Wang Lifen was just 7 years old when her mother started binding her feet: breaking her toes and binding them underneath the sole of the foot with bandages. After her mother died, Wang carried on, breaking the arch of her own foot to force her toes and heel ever closer. Now 79, Wang no longer remembers the pain.
'Young Bones Are Soft'
"Because I bound my own feet, I could manipulate them more gently until the bones were broken. Young bones are soft, and break more easily," she says.
At that time, bound feet were a status symbol, the only way for a woman to marry into money. In Wang's case, her in-laws had demanded the matchmaker find their son a wife with tiny feet. It was only after the wedding, when she finally met her husband for the first time, that she discovered he was an opium addict. With a life encompassing bound feet and an opium-addict husband, she's a remnant from another age. That's how author Yang Yang, who's written a book about them, sees these women.
"These women were shunned by two eras," Yang says. "When they were young, footbinding was already forbidden, so they bound their feet in secret.
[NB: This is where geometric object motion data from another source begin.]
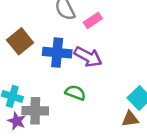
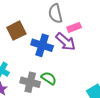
purple arrow: (88, 57) -> (66, 42), moved
gray cross: (35, 111) -> (30, 82), moved

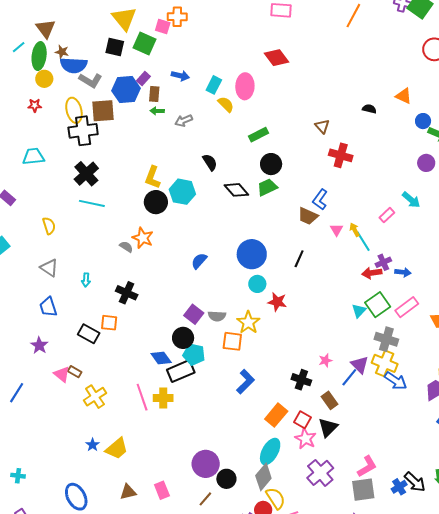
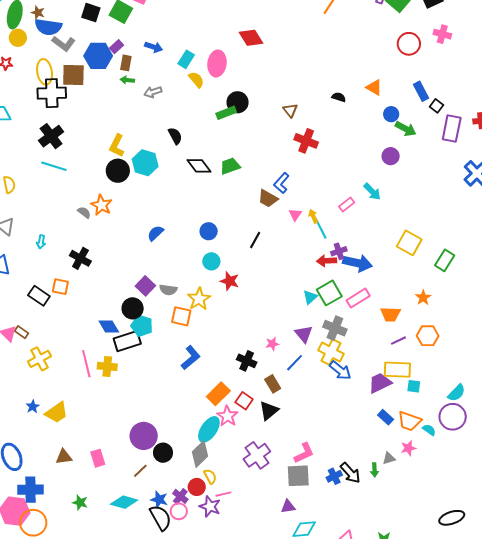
black circle: (271, 164) -> (238, 102), moved
blue circle: (252, 254) -> (209, 231), size x0.6
blue arrow: (403, 272) -> (357, 263), size x1.8
purple triangle: (360, 365) -> (304, 334), moved
pink star: (305, 439) -> (227, 416), moved
yellow semicircle: (276, 498) -> (210, 476), size x0.7

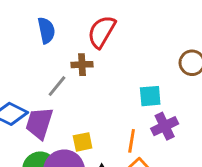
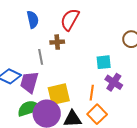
gray line: (57, 86) -> (41, 57), turned -49
purple cross: (165, 126) -> (114, 82), turned -30
yellow square: (83, 142) -> (59, 94), size x1.6

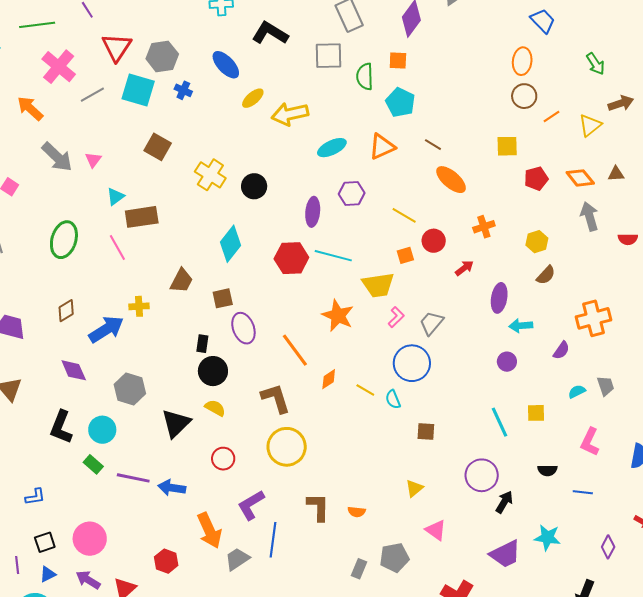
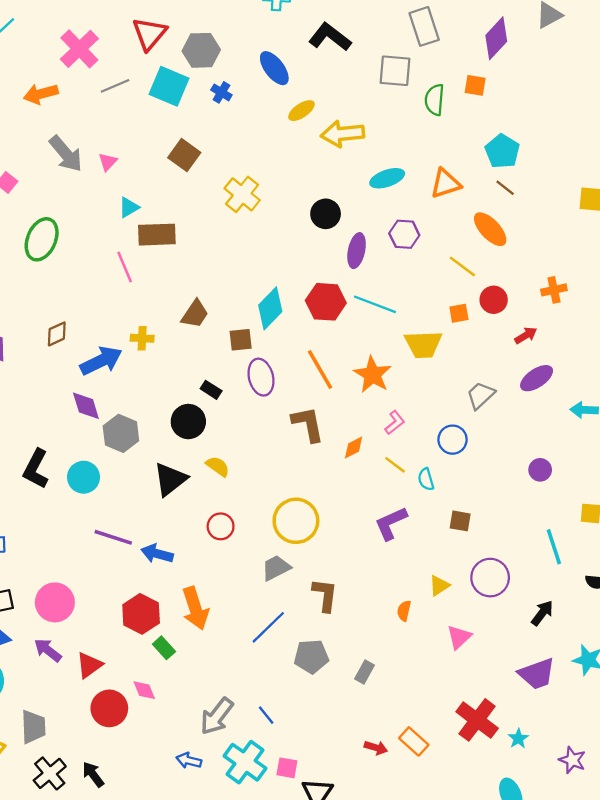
cyan pentagon: (400, 102) -> (502, 151), moved
orange arrow: (30, 108) -> (41, 94), turned -64
orange ellipse: (451, 180) -> (490, 229), moved
black circle: (254, 186) -> (326, 214), moved
green ellipse: (64, 240) -> (42, 239), moved
cyan diamond: (230, 244) -> (270, 308), moved
purple ellipse: (499, 298) -> (537, 378), moved, turned 40
pink L-shape: (396, 317) -> (395, 423), moved
black rectangle: (202, 344) -> (211, 390), turned -72
orange line: (295, 350) -> (320, 370), moved
purple circle: (507, 362) -> (540, 470), moved
blue circle: (412, 363) -> (453, 440), size x0.7
purple diamond: (74, 370) -> (86, 406), moved
black circle: (213, 371) -> (188, 422), moved
brown L-shape: (276, 398) -> (308, 424), moved
cyan line: (500, 422) -> (554, 547), moved
green rectangle: (93, 464) -> (164, 648), moved
purple circle: (482, 475) -> (490, 578), moved
purple L-shape: (251, 505) -> (391, 523), moved
orange semicircle: (357, 512) -> (404, 611), moved, turned 90
pink triangle: (436, 530) -> (459, 637), turned 35
blue line: (273, 540) -> (268, 627), turned 32
gray pentagon: (394, 558) -> (311, 656), moved
gray trapezoid: (237, 559) -> (276, 568), moved
red hexagon: (166, 561) -> (141, 614), moved, size x1.4

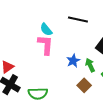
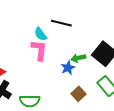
black line: (78, 19) -> (61, 23), moved
green arrow: (90, 65) -> (78, 58), moved, turned -80

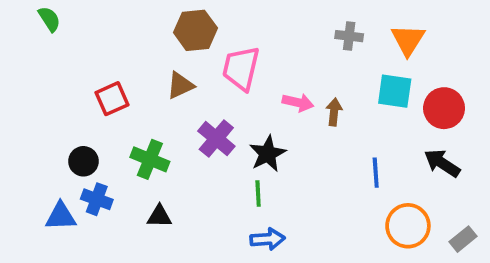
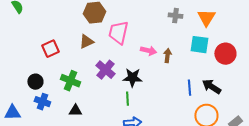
black star: (268, 154) -> (132, 78), turned 30
black arrow: (442, 163) -> (211, 87), moved
blue triangle: (61, 216) -> (12, 113), moved

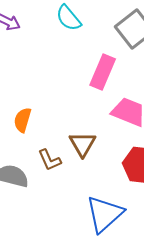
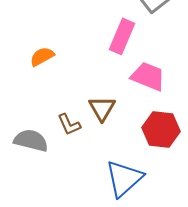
orange semicircle: (23, 120) -> (42, 56), moved, turned 45

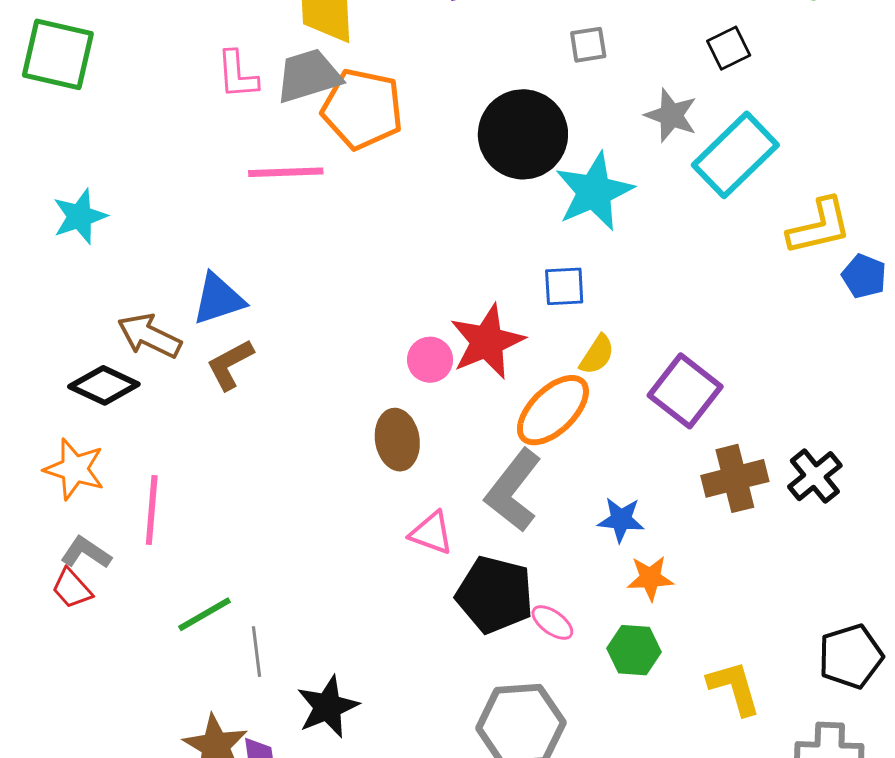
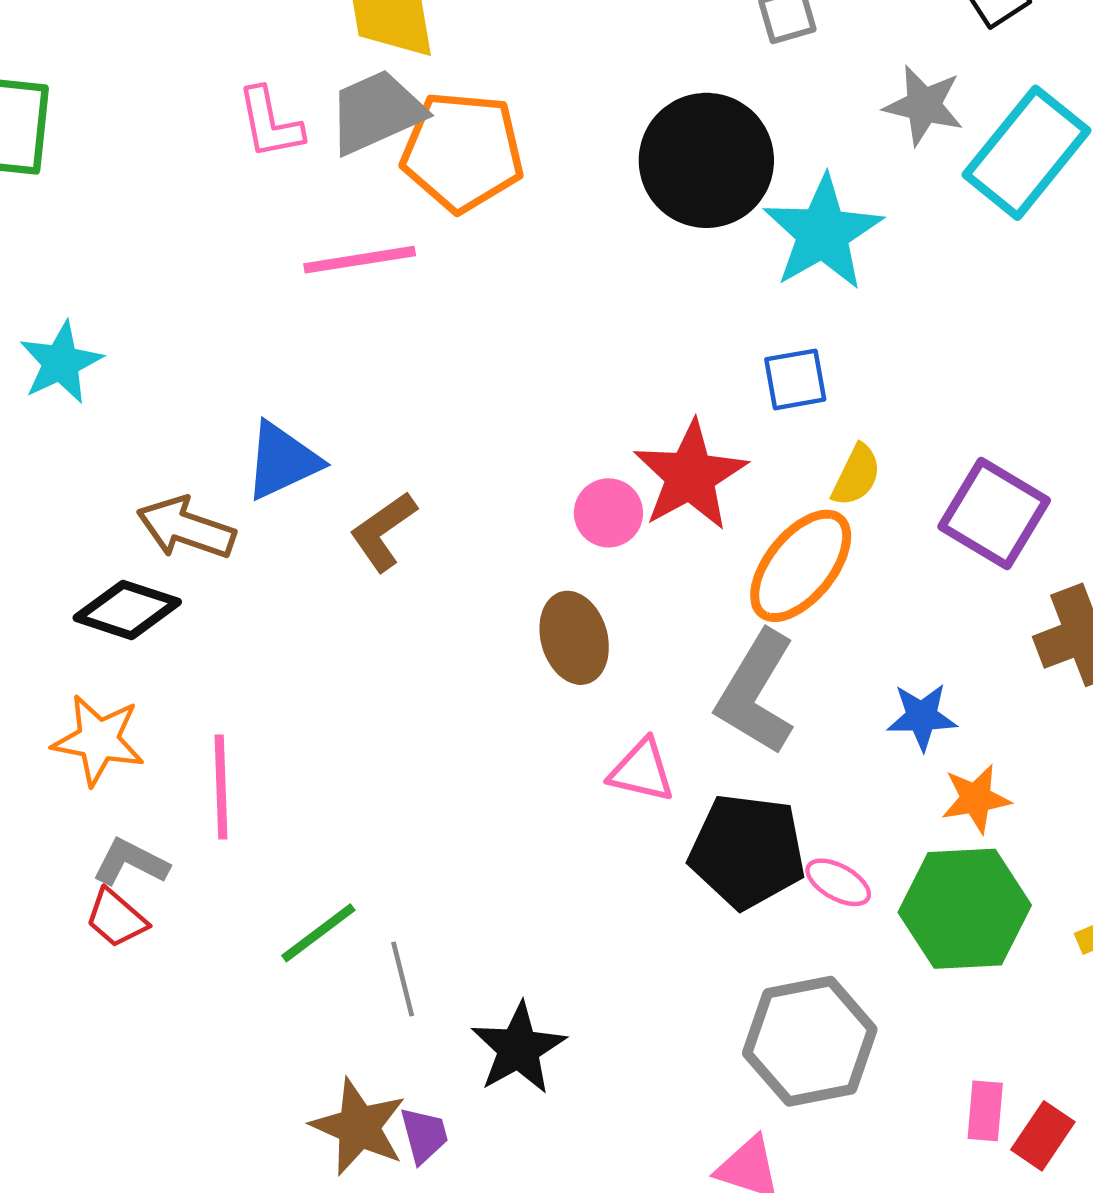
brown L-shape: (230, 365) -> (383, 531), moved
green hexagon: (634, 650) -> (965, 909), size x1.6

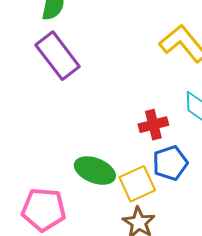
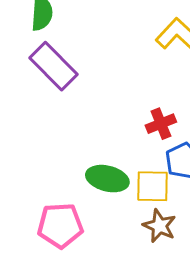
yellow square: (137, 184) -> (153, 186), turned 33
When the Communist era came, production methods changed. They had to do farming work, and again they were shunned."
A Dwindling Few
Outside the temple in Liuyicun, old women sit chatting, some resting their shrunken feet in the sunlight. Seven years ago, there were still 300 women with bound feet in this village. But many have since died. The village's former prosperity, from its thriving textile business, was the reason every family bound their daughters' feet. And they carried on long after footbinding was outlawed in 1912.
Zhou Guizhen remembers tricking the government inspectors.
"When people came to inspect our feet, my mother bandaged my feet, then put big shoes on them," Zhou says. "When the inspectors came, we fooled them into thinking I had big feet."
Zhou is now a fragile 86-year-old with a rueful chuckle. Tottering along in her blue silk shoes embroidered with phoenixes, she marvels at how the world has changed. Born into a rich family and married into fabulous wealth, all her possessions were confiscated by the Communists.
A Regretful Decision
Now she opens the door to her dark, decrepit one-room hut with earthen floors and paper-lattice windows through which the cold wind whistles. Values have been turned upside down since her childhood. Then, she says, bound feet were seen as a mark of class. Now, they stand for female subjugation.
"I regret binding my feet," Zhou says. "I can't dance, I can't move properly. I regret it a lot. But at the time, if you didn't bind your feet, no one would marry you."
These "golden lotuses" were proof of a foot fetish on a national scale, with hobbled feet acting as another erogenous zone, the most forbidden of them all. But for author Yang Yang, whose mother had bound feet, the reality was far more prosaic.
"The bandages that women used for footbinding were about 10 feet long, so it was difficult for them to wash their feet," Yang says. "They only washed once every two weeks, so it was very, very stinky. But when I was young I was very free, because when I was naughty my mother couldn't run fast enough with her bound feet to catch me and beat me."
Despite their self-inflicted disabilities, these women are survivors. Wang often baby-sits her neighbors' toddler, carrying the plump 20-pound child on her back as she goes about her daily chores. As Wang surveys her tiny shoes, cocking her head from side to side, it's clear she's proud of her little feet.
"There's not a single other woman in Liuyicun who could fit their feet into my shoes," she says. "When my generation dies, people won't be able to see bound feet, even if they want to."
These women even gained fame of a sort, forming a bound-feet disco dancing troupe which toured the region. Zhou was once the star of the troupe, but now she's too old to dance.
Such public display is a far cry from their youth, when their bound feet restricted their freedom, keeping them close to their homes. But the local press criticized the dance troupe, talking of exploitation and freak shows. These women yet again are victims of history in a society that finds their plight an embarrassing reminder of its own recent brutality towards women.